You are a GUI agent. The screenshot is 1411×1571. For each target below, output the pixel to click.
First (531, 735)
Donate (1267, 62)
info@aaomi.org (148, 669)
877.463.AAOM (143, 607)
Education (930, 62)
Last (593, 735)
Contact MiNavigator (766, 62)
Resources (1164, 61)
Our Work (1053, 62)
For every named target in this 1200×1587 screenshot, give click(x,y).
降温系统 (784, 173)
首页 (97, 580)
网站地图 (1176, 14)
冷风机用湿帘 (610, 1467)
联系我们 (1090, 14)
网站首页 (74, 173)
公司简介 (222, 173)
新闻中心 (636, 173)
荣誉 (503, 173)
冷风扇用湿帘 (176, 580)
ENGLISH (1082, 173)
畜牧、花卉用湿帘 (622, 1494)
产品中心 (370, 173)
▬▬▬
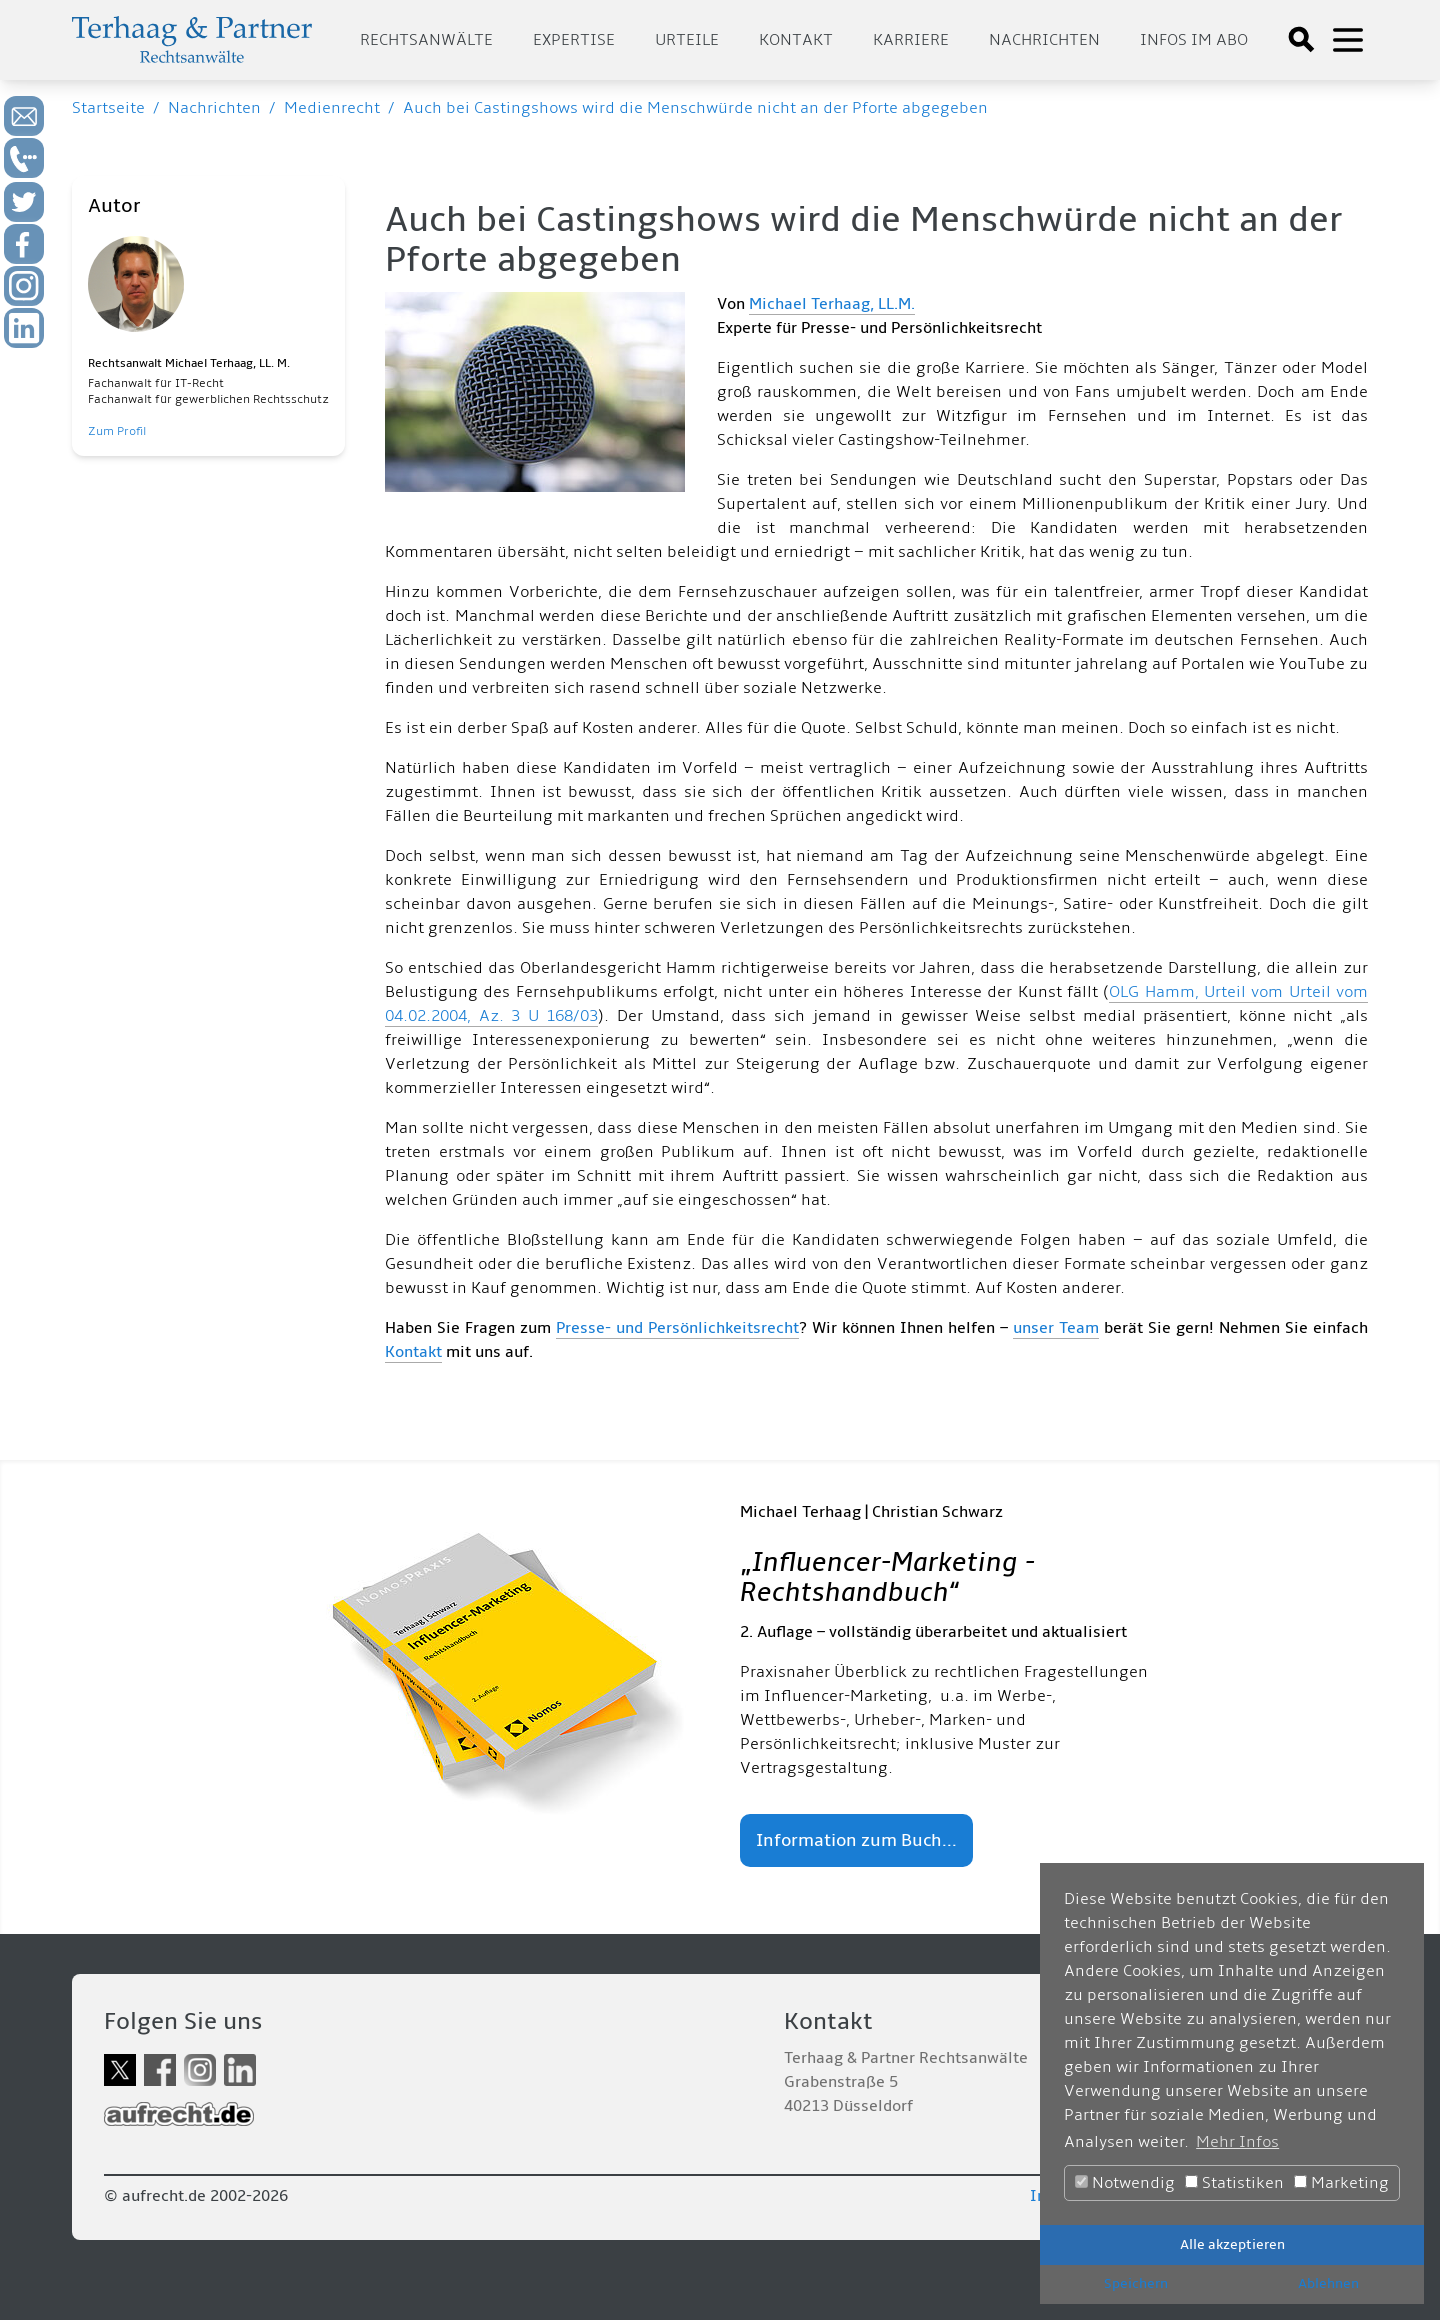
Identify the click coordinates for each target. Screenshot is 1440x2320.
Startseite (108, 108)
▬▬▬
Look above for the line holding "联系我们 (1090, 14)". Print it and every line after it, exactly, through the line holding "产品中心 (370, 173)".

联系我们 (1090, 14)
网站首页 (74, 173)
公司简介 (222, 173)
新闻中心 (636, 173)
荣誉 (503, 173)
冷风扇用湿帘 (176, 580)
ENGLISH (1082, 173)
畜牧、花卉用湿帘 (622, 1494)
产品中心 (370, 173)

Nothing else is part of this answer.